Archpriest Vladimir Shmaliy, associate professor at the National Nuclear Research University MEPhI and Ss Cyril and Methodius Institute of Post-Graduate Studies, presented a paper on “Religious/mystical experience as a theological problem”. He said his task was to explain some methodological approaches to the theology of religious experience and made a historical survey of the place occupied by theology as compared that of the philosophical and scientific thought beginning from the 17the century, the dawn of the Enlightenment, when the theological thought was given a honorary place among sciences and there was a balance between metaphysics and empiricism, with primacy certainly given to God as Lawgiver. It was the time when the judgement on religious experience emerged. After David Hume (1711-1776), the balance shifted to naturalism and empiricism leaving for the religious knowledge only the sphere of the ethical and aesthetical. Then there was Schleiermacher’s concept (1768-1834) who, without restoring metaphysics in its rights, still preserved theology’s legitimate scientific status as a science on human religious experience.

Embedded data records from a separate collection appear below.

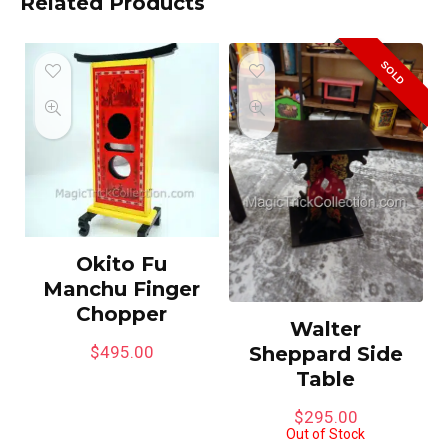
Related Products
SOLD
Okito Fu
Manchu Finger
Chopper
Walter
Sheppard Side
$
495.00
Table
$
295.00
Out of Stock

By the end of the 19th century, the “liberal theology of Schleiermacher had outlived its usefulness. In the 20th century, there were various attempts to escape from the naturalization of religious experience: “new scholasticism” in the Catholic Church, the conceptions of Karl Barth (1886-1968), Martin Heidegger (1889-1976) with his interest in mystical experience. In the new theological systems, inherited in this or that way from Heidegger, religious experience plays already the key role.
The angle of viewing God changed: traditionally academic theology viewed God as “object” (to address, to pray to, to entreat, etc.) but now the question arose: what are the conditions on which God may address the human?

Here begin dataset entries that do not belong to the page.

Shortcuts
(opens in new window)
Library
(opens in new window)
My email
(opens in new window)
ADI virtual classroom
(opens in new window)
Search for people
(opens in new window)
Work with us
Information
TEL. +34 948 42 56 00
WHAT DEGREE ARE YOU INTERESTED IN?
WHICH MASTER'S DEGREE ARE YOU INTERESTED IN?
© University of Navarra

By the second part of the 20th century, when the ill period of behaviourism (reducing mental phenomena to physiological reactions of the organism) was over, religious experience has become now legalized academically and, as Father Vladimir put it, “a quite respectable” component of studies in various areas from neurophysiology to philosophy. Religious themes are now present in academic science. There emerged even the problem “with the negative sign”, namely, how can theologians avoid following the lead of conditions imposed from outside, for instance, yielding to the logic of substantiations present in natural sciences.
Moving from history to inner aspects of the problem, Father Vladimir gave special attention to the observance of balance between theory and religious practice. It is necessary to become aware of and bring it home to the scientific community the right understanding of the subject of theology – God as He is revealed to us by the faith of the Church. The very faith of the Church and the 2000-year experience have become an important element of Christian theology.
There is a need for balance between the collective and the individual, when a personal prayer supports the common liturgical prayer. Each Christian should grasp in his or her personal experience what has been accumulated by the experience of the Church throughout her history. Archpriest Vladimir also pointed to the balance between the charismatic (personal authority) and the hierarchal (hierarchal authority) as quite a pressing problem in today’s practice of the Orthodox Church.
The second day of the conference was opened with a session on “Mystical events in religious life and mental health”.
Vasiliy G. Kaleda, D.M.Sc., MHRC deputy director, senior researcher in endogenic and affective states, professor at the St. Tikhon Orthodox University Chair of Practical Theology, in his paper on “Religious experience and mental health in studies of Russian psychiatrists”, noted that problems related to the mental sphere have a biological, social and spiritual nature. Therefore, specialists – theologians, psychiatrists and psychologists – should learn to view a mental disorder holistically.
The speaker made a short excursus in the history of Russian psychiatry and showed that from the 11th to the 18th century, it was monasteries that used to help people with mental disorders. The 1073 Svyatoslav’s Anthology gives the first classification of the mentally ill. Already at that time, carnal illnesses were separated from mental ones, which were described as brain damage.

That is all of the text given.